Os meios de comunicação se equivocam, quando pretendem impor à Bienal de São Paulo erros que pertencem aos artistas, ao curador e até aos visitantes, estes quase sempre ignorantes das novas linguagens da Arte atual. A Bienal é uma fundação que, a cada dois anos, é o suporte da arte produzida no mundo e mantém relação diplomática com os países convidados. E é também a visão de um curador contratado. Pelo regulamento, os países são convidados pela via diplomática. O Itamaraty (ou seja, o governo do Brasil) é que convida. Isto implica em uma posição política alheia à mostra internacional e, portanto, nada tem a ver com arte. Este é o principal empecilho para que a Bienal se modernize e cumpra seu papel. Política é política; arte é arte, não é? Errado. As duas coisas se confundem e se fundem na Fundação Bienal.
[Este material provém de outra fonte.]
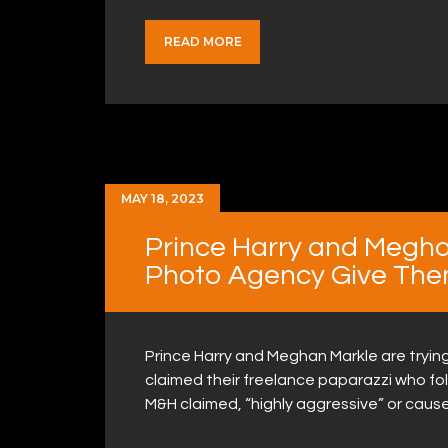
READ MORE
MAY 18, 2023
Prince Harry and Megh
Photo Agency Give The
Prince Harry and Meghan Markle are tryi
claimed their freelance paparazzi who fo
M&H claimed, “highly aggressive” or cause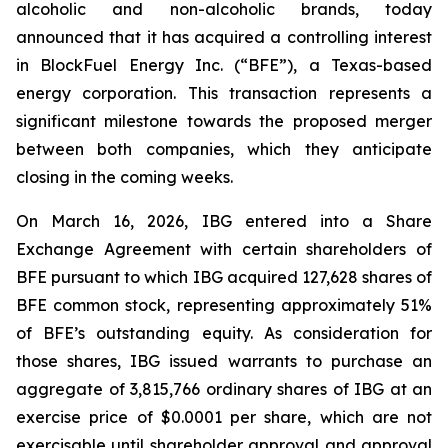
alcoholic and non-alcoholic brands, today
announced that it has acquired a controlling interest
in BlockFuel Energy Inc. (“BFE”), a Texas-based
energy corporation. This transaction represents a
significant milestone towards the proposed merger
between both companies, which they anticipate
closing in the coming weeks.
On March 16, 2026, IBG entered into a Share
Exchange Agreement with certain shareholders of
BFE pursuant to which IBG acquired 127,628 shares of
BFE common stock, representing approximately 51%
of BFE’s outstanding equity. As consideration for
those shares, IBG issued warrants to purchase an
aggregate of 3,815,766 ordinary shares of IBG at an
exercise price of $0.0001 per share, which are not
exercisable until shareholder approval and approval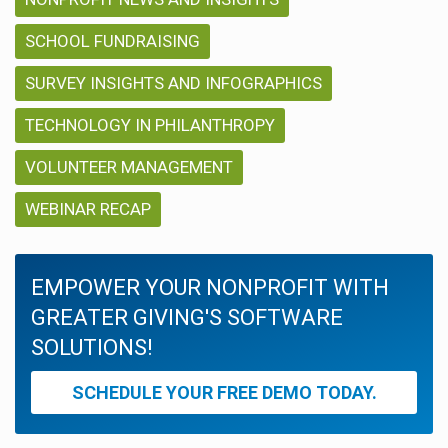
SCHOOL FUNDRAISING
SURVEY INSIGHTS AND INFOGRAPHICS
TECHNOLOGY IN PHILANTHROPY
VOLUNTEER MANAGEMENT
WEBINAR RECAP
EMPOWER YOUR NONPROFIT WITH
GREATER GIVING'S SOFTWARE
SOLUTIONS!
SCHEDULE YOUR FREE DEMO TODAY.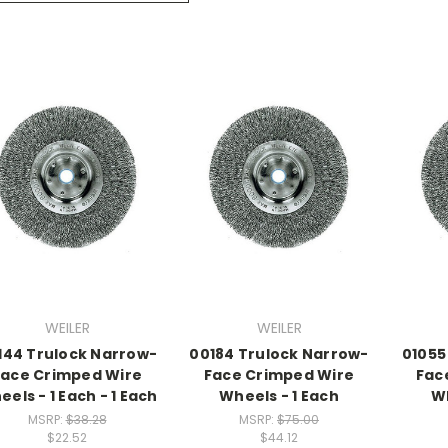
WEILER
WEILER
144 Trulock Narrow-
00184 Trulock Narrow-
01055
Face Crimped Wire
Face Crimped Wire
Fac
els - 1 Each - 1 Each
Wheels - 1 Each
Wh
MSRP:
$38.28
MSRP:
$75.00
$22.52
$44.12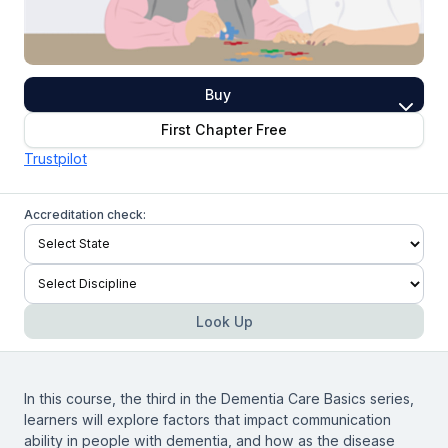
Buy
First Chapter Free
Trustpilot
Accreditation check:
Look Up
In this course, the third in the Dementia Care Basics series,
learners will explore factors that impact communication
ability in people with dementia, and how as the disease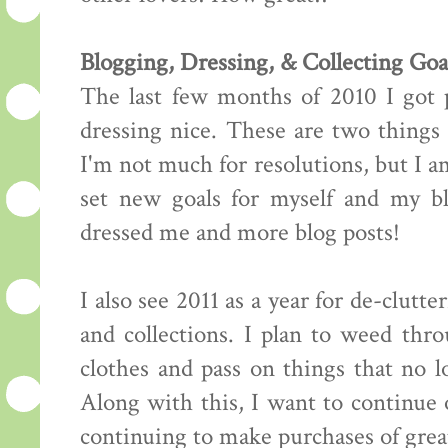
Blogging, Dressing, & Collecting Goa
The last few months of 2010 I got 
dressing nice. These are two things
I'm not much for resolutions, but I a
set new goals for myself and my bl
dressed me and more blog posts!
I also see 2011 as a year for de-clutt
and collections. I plan to weed thr
clothes and pass on things that no l
Along with this, I want to continue
continuing to make purchases of great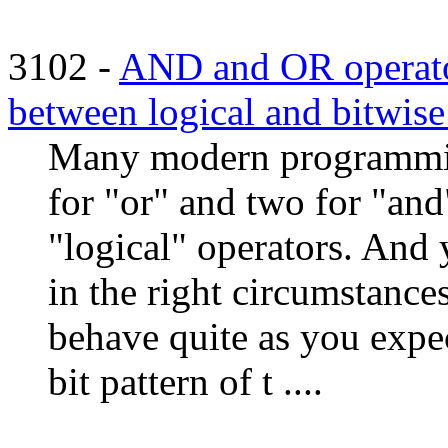
3102 -
AND and OR operator
between logical and bitwise 
Many modern programmin
for "or" and two for "and
"logical" operators. And 
in the right circumstance
behave quite as you expec
bit pattern of t ....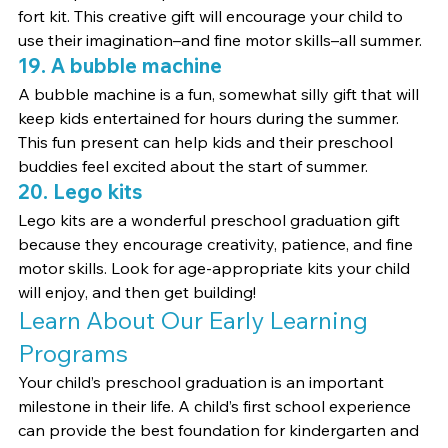
fort kit. This creative gift will encourage your child to 
use their imagination–and fine motor skills–all summer.
19. A bubble machine
A bubble machine is a fun, somewhat silly gift that will 
keep kids entertained for hours during the summer. 
This fun present can help kids and their preschool 
buddies feel excited about the start of summer.
20. Lego kits
Lego kits are a wonderful preschool graduation gift 
because they encourage creativity, patience, and fine 
motor skills. Look for age-appropriate kits your child 
will enjoy, and then get building!
Learn About Our Early Learning 
Programs
Your child’s preschool graduation is an important 
milestone in their life. A child’s first school experience 
can provide the best foundation for kindergarten and 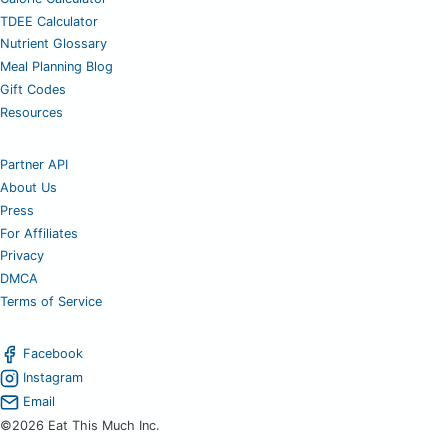
TDEE Calculator
Nutrient Glossary
Meal Planning Blog
Gift Codes
Resources
Partner API
About Us
Press
For Affiliates
Privacy
DMCA
Terms of Service
Facebook
Instagram
Email
©2026 Eat This Much Inc.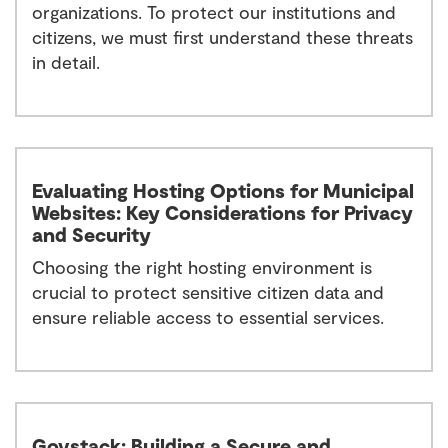
organizations. To protect our institutions and
citizens, we must first understand these threats
in detail.
Evaluating Hosting Options for Municipal
Websites: Key Considerations for Privacy
and Security
Choosing the right hosting environment is
crucial to protect sensitive citizen data and
ensure reliable access to essential services.
Govstack: Building a Secure and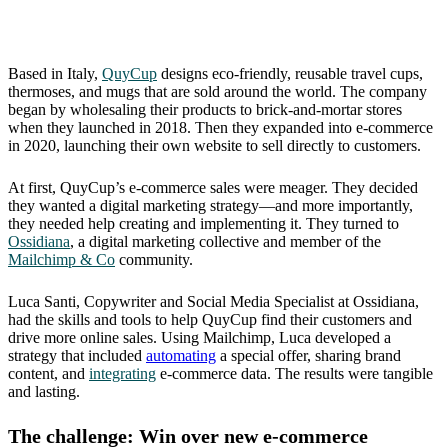
Based in Italy,
QuyCup
designs eco-friendly, reusable travel cups,
thermoses, and mugs that are sold around the world. The company
began by wholesaling their products to brick-and-mortar stores
when they launched in 2018. Then they expanded into e-commerce
in 2020, launching their own website to sell directly to customers.
At first, QuyCup’s e-commerce sales were meager. They decided
they wanted a digital marketing strategy—and more importantly,
they needed help creating and implementing it. They turned to
Ossidiana
, a digital marketing collective and member of the
Mailchimp & Co
community.
Luca Santi, Copywriter and Social Media Specialist at Ossidiana,
had the skills and tools to help QuyCup find their customers and
drive more online sales. Using Mailchimp, Luca developed a
strategy that included
automating
a special offer, sharing brand
content, and
integrating
e-commerce data. The results were tangible
and lasting.
The challenge: Win over new e-commerce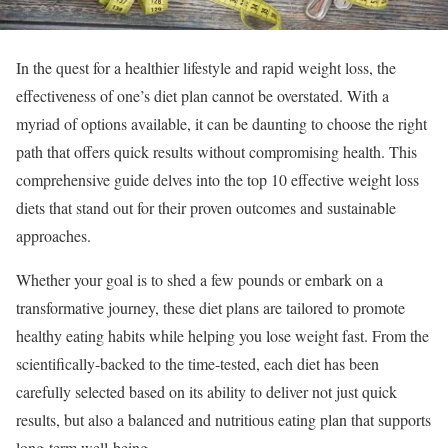
In the quest for a healthier lifestyle and rapid weight loss, the
effectiveness of one’s diet plan cannot be overstated. With a
myriad of options available, it can be daunting to choose the right
path that offers quick results without compromising health. This
comprehensive guide delves into the top 10 effective weight loss
diets that stand out for their proven outcomes and sustainable
approaches.
Whether your goal is to shed a few pounds or embark on a
transformative journey, these diet plans are tailored to promote
healthy eating habits while helping you lose weight fast. From the
scientifically-backed to the time-tested, each diet has been
carefully selected based on its ability to deliver not just quick
results, but also a balanced and nutritious eating plan that supports
long-term well-being.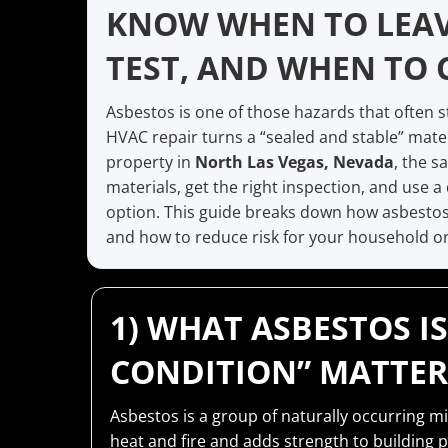
KNOW WHEN TO LEAV
TEST, AND WHEN TO 
Asbestos is one of those hazards that often 
HVAC repair turns a “sealed and stable” mate
property in
North Las Vegas, Nevada
, the s
materials, get the right inspection, and use 
option. This guide breaks down how asbestos i
and how to reduce risk for your household or
1) WHAT ASBESTOS 
CONDITION” MATTER
Asbestos is a group of naturally occurring mi
heat and fire and adds strength to building 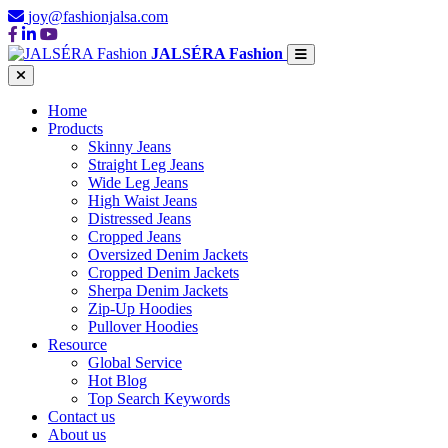
joy@fashionjalsa.com
JALSÉRA Fashion
Home
Products
Skinny Jeans
Straight Leg Jeans
Wide Leg Jeans
High Waist Jeans
Distressed Jeans
Cropped Jeans
Oversized Denim Jackets
Cropped Denim Jackets
Sherpa Denim Jackets
Zip-Up Hoodies
Pullover Hoodies
Resource
Global Service
Hot Blog
Top Search Keywords
Contact us
About us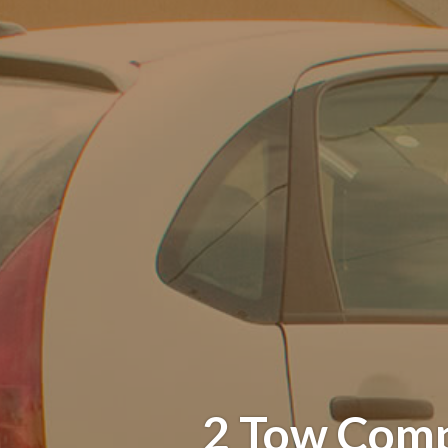
2 Tow Comp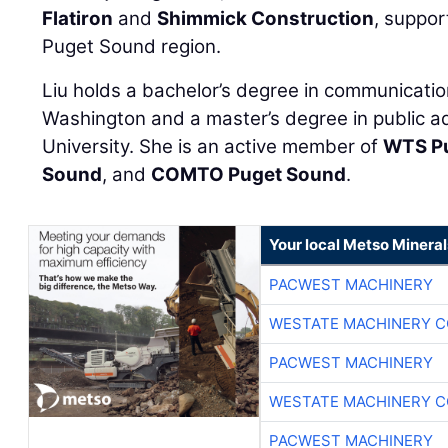
Flatiron
and
Shimmick Construction
, suppor
Puget Sound region.
Liu holds a bachelor’s degree in communicatio
Washington and a master’s degree in public ad
University. She is an active member of
WTS P
Sound
, and
COMTO Puget Sound
.
Your local Metso Minerals
PACWEST MACHINERY
WESTATE MACHINERY C
PACWEST MACHINERY
WESTATE MACHINERY C
PACWEST MACHINERY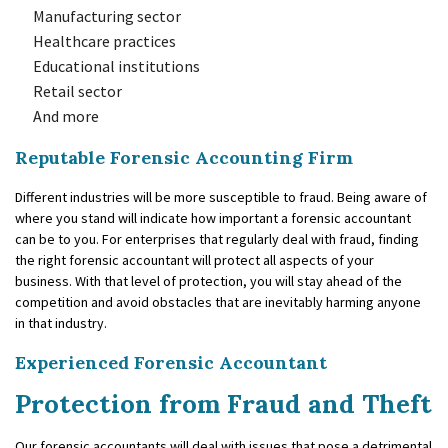
Manufacturing sector
Healthcare practices
Educational institutions
Retail sector
And more
Reputable Forensic Accounting Firm
Different industries will be more susceptible to fraud. Being aware of
where you stand will indicate how important a forensic accountant
can be to you. For enterprises that regularly deal with fraud, finding
the right forensic accountant will protect all aspects of your
business. With that level of protection, you will stay ahead of the
competition and avoid obstacles that are inevitably harming anyone
in that industry.
Experienced Forensic Accountant
Protection from Fraud and Theft
Our forensic accountants will deal with issues that pose a detrimental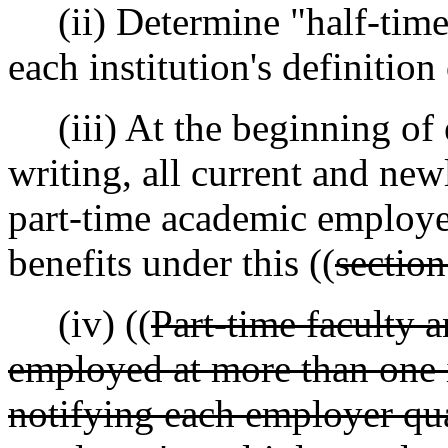
(ii) Determine "half-time
each institution's definition
(iii) At the beginning of e
writing, all current and new
part-time academic employees
benefits under this ((
section
(iv) ((
Part-time faculty 
employed at more than one i
notifying each employer quar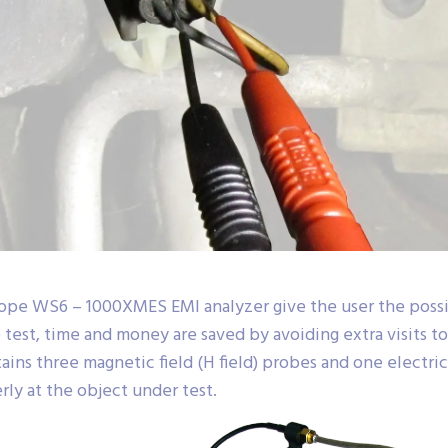
ope WS6 – 1000XMES EMI analyzer give the user the possib
 test, time and money are saved by avoiding extra visits t
s three magnetic field (H field) probes and one electric f
ly at the object under test.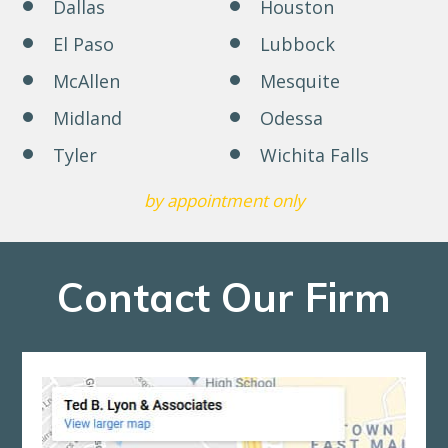
Dallas
Houston
El Paso
Lubbock
McAllen
Mesquite
Midland
Odessa
Tyler
Wichita Falls
by appointment only
Contact Our Firm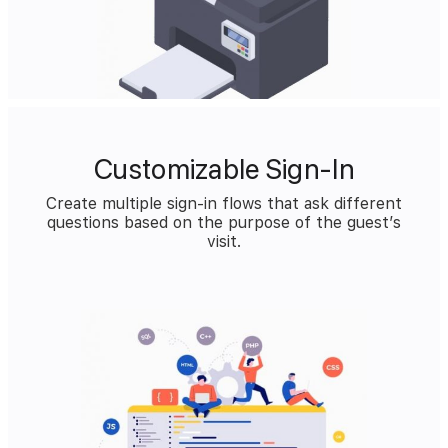
Customizable Sign-In
Create multiple sign-in flows that ask different
questions based on the purpose of the guest’s
visit.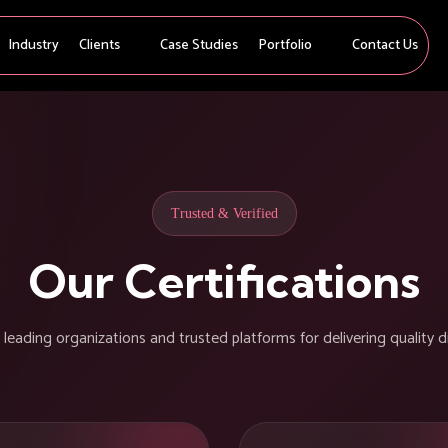
Industry
Clients
Case Studies
Portfolio
Contact Us
Trusted & Verified
Our Certifications
eading organizations and trusted platforms for delivering quality di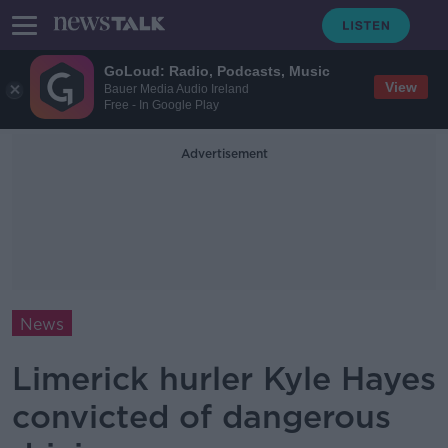
GoLoud: Radio, Podcasts, Music
View
Bauer Media Audio Ireland
Free - In Google Play
Advertisement
News
Limerick hurler Kyle Hayes
convicted of dangerous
Até 1977, quando fiz parte da curadoria, a Bienal aceitava tudo aquilo que os países convidados mandassem. Era a diplomacia. Não havia uma leitura possível, uma vez que, ao lado dos Estados Unidos, que traziam um artista de linguagem contemporânea, exibia-se o pobre Haiti, com um artista primitivo, com seus três quadrinhos embrulhados em jornal e o artista chegando de carona. Isso eu presenciei várias vezes em países da América Central, sem dinheiro para pagar sequer a viagem do seu representante.
Em 1977, pela primeira vez, a Bienal teve uma programação cultural, graças ao empenho do Conselho de Arte e Cultura. O curador da mostra era um colegiado com sete membros: Alberto Beuttenmüller, Maria Bonomi, Leopoldo Raimo, o arquiteto Mindlin, Yolanda Mohalyi, Clarival Valladares e o vice-presidente Rodrigues Alves. Apesar disso, coube-me a viagem aos países para explicar o regulamento e ver se estavam dentro dos conceitos, bem como o texto final, redigido por este redator e assinado por todos. Exemplo de democracia em tempos de ditadura militar. O regulamento nasceu do próprio circuito de arte; e foram selecionadas sete linguagens contemporâneas, desde o vídeo, dos anos 60, à Arte Catastrófica, que emergira havia pouco mais de três anos. Foi o modo de driblar a política. O regulamento era conceitual e ninguém entendeu nada. Assim, os representantes da diplomacia vieram até nós para compreender e lhes demos uma relação de artistas dos seus próprios países, que se enquadravam em cada uma das sete propostas.
O exemplo acima serve para que o leitor entenda as dificuldades de montar-se uma Bienal. O Alfons Hug deve ter passado o diabo para conseguir montar a 25ª Bienal, apesar de que esta possui um tema que envolve o público, mas este mesmo público está defasado em relação às conquistas da Arte Contemporânea. A Arte de Linguagem Contemporânea parte de conceitos da própria Arte e o faz de modo auto-referente. Ou seja, se você, leitor, desconhece as referências dessa linguagem, fica atônito e se sente constrangido e, claro, nada entende...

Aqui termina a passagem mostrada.